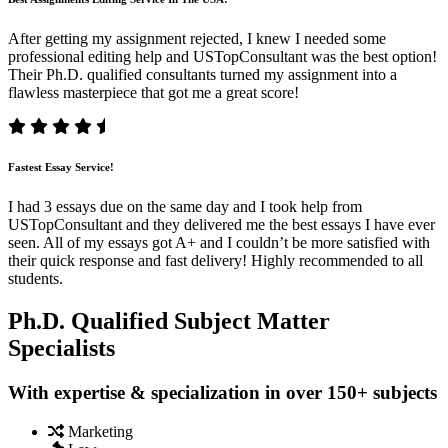
After getting my assignment rejected, I knew I needed some
professional editing help and USTopConsultant was the best option!
Their Ph.D. qualified consultants turned my assignment into a
flawless masterpiece that got me a great score!
Fastest Essay Service!
I had 3 essays due on the same day and I took help from
USTopConsultant and they delivered me the best essays I have ever
seen. All of my essays got A+ and I couldn’t be more satisfied with
their quick response and fast delivery! Highly recommended to all
students.
Ph.D. Qualified Subject Matter
Specialists
With expertise & specialization in over 150+ subjects
Marketing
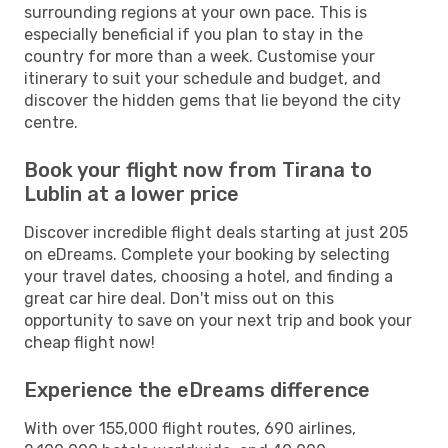
surrounding regions at your own pace. This is
especially beneficial if you plan to stay in the
country for more than a week. Customise your
itinerary to suit your schedule and budget, and
discover the hidden gems that lie beyond the city
centre.
Book your flight now from Tirana to
Lublin at a lower price
Discover incredible flight deals starting at just 205
on eDreams. Complete your booking by selecting
your travel dates, choosing a hotel, and finding a
great car hire deal. Don't miss out on this
opportunity to save on your next trip and book your
cheap flight now!
Experience the eDreams difference
With over 155,000 flight routes, 690 airlines,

About this exercise - Restate all of the material above word for word. Pictures do not belong in it.

Task solution -
After getting my assignment rejected, I knew I needed some
professional editing help and USTopConsultant was the best option!
Their Ph.D. qualified consultants turned my assignment into a
flawless masterpiece that got me a great score!
Fastest Essay Service!
I had 3 essays due on the same day and I took help from
USTopConsultant and they delivered me the best essays I have ever
seen. All of my essays got A+ and I couldn’t be more satisfied with
their quick response and fast delivery! Highly recommended to all
students.
Ph.D. Qualified Subject Matter
Specialists
With expertise & specialization in over 150+ subjects
Marketing
surrounding regions at your own pace. This is
especially beneficial if you plan to stay in the
country for more than a week. Customise your
itinerary to suit your schedule and budget, and
discover the hidden gems that lie beyond the city
centre.
Book your flight now from Tirana to
Lublin at a lower price
Discover incredible flight deals starting at just 205
on eDreams. Complete your booking by selecting
your travel dates, choosing a hotel, and finding a
great car hire deal. Don't miss out on this
opportunity to save on your next trip and book your
cheap flight now!
Experience the eDreams difference
With over 155,000 flight routes, 690 airlines,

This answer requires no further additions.